Statutes & Legislation

  • The Bharatiya Nyaya Sanhita (BNS), 2023. Government of India.
  • The Constitution of India, 1950.
  • The Indian Penal Code (IPC), 1860. (Repealed).

Judicial Decisions (Case Law)

  • K.S. Puttaswamy & Anr. v. Union of India & Ors. (2017). Supreme Court of India. (9-Judge Bench).
  • RIT Foundation v. Union of India. (2022). Delhi High Court. (Split Verdict).
  • Hrishikesh Sahoo v. State of Karnataka. (2022). Karnataka High Court.
  • Independent Thought v. Union of India. (2017). Supreme Court of India.
  • Joseph Shine v. Union of India. (2018). Supreme Court of India. (Stating that a husband is not the master of his wife).

Reports & Secondary Sources

  • Government of India. Report of the Committee on Amendments to Criminal Law (Justice J.S. Verma Committee). January 2013.
  • Law Commission of India. 172nd Report on Review of Rape Laws. 2000.
  • United Nations. Convention on the Elimination of All Forms of Discrimination Against Women (CEDAW). (India’s obligations toward gender equality).

Footnote(S):

1 The Bharatiya Nyaya Sanhita, 2023, Act No. 45 of 2023, Gazetted on December 25, 2023.

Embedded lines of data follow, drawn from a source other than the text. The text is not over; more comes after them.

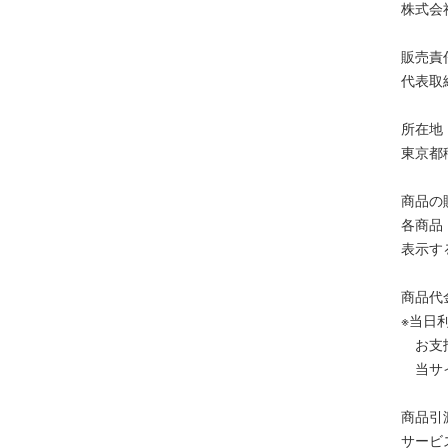
株式会
販売責
代表取
所在地
東京都
商品の
各商品
表示す
商品代
※当日
お支払
当サイ
商品引
サービ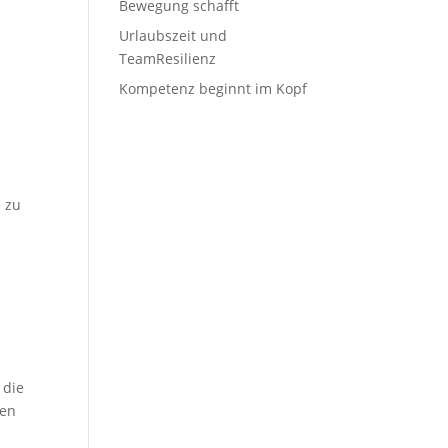
Bewegung schafft
Urlaubszeit und
TeamResilienz
Kompetenz beginnt im Kopf
i
 zu
 die
hen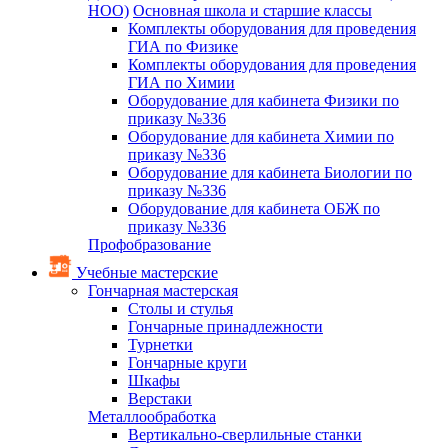
НОО)
Основная школа и старшие классы
Комплекты оборудования для проведения
ГИА по Физике
Комплекты оборудования для проведения
ГИА по Химии
Оборудование для кабинета Физики по
приказу №336
Оборудование для кабинета Химии по
приказу №336
Оборудование для кабинета Биологии по
приказу №336
Оборудование для кабинета ОБЖ по
приказу №336
Профобразование
Учебные мастерские
Гончарная мастерская
Столы и стулья
Гончарные принадлежности
Турнетки
Гончарные круги
Шкафы
Верстаки
Металлообработка
Вертикально-сверлильные станки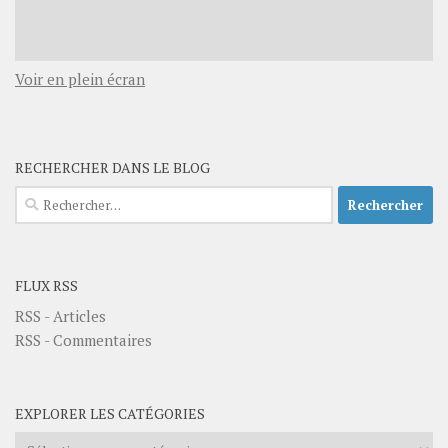
Voir en plein écran
RECHERCHER DANS LE BLOG
Rechercher :
FLUX RSS
RSS - Articles
RSS - Commentaires
EXPLORER LES CATÉGORIES
Explorer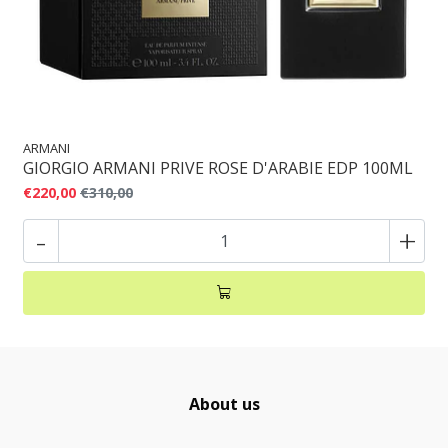
ARMANI
GIORGIO ARMANI PRIVE ROSE D'ARABIE EDP 100ML
€220,00
€310,00
-
+
About us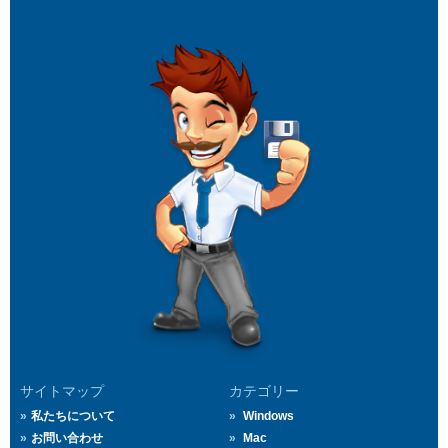
サイトマップ
カテゴリー
私たちについて
Windows
お問い合わせ
Mac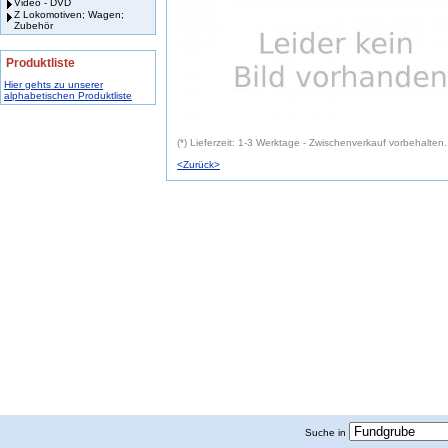
Video - DVD
Z Lokomotiven; Wagen;
Zubehör
Produktliste
Hier gehts zu unserer
alphabetischen Produktliste
(*) Lieferzeit: 1-3 Werktage - Zwischenverkauf vorbehalten.
<Zurück>
Suche in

2 Section 63, Bharatiya Nyaya Sanhita (BNS), 2023.

3 Justice K.S. Puttaswamy v. Union of India, (2017) 10 SCC 1 (holding that privacy is an incident of fundamental freedom).

4 Article 14, Constitution of India, 1950 (prohibiting class legislation and arbitrary discrimination).

5 K.S. Puttaswamy v. Union of India, supra note 3, at Para 310 (discussing the sanctity of the private sphere).

6 Independent Thought v. Union of India, (2017) 10 SCC 800 (expanding on the rights of minor wives and bodily integrity).

7 RIT Foundation v. Union of India, 2022 SCC OnLine Del 1388 (noting the disagreement between Justice Shakdher and Justice Shankar).

8 Hrishikesh Sahoo v. State of Karnataka, 2022 SCC OnLine Kar 1576 (High Court of Karnataka’s refusal to quash rape charges against a husband).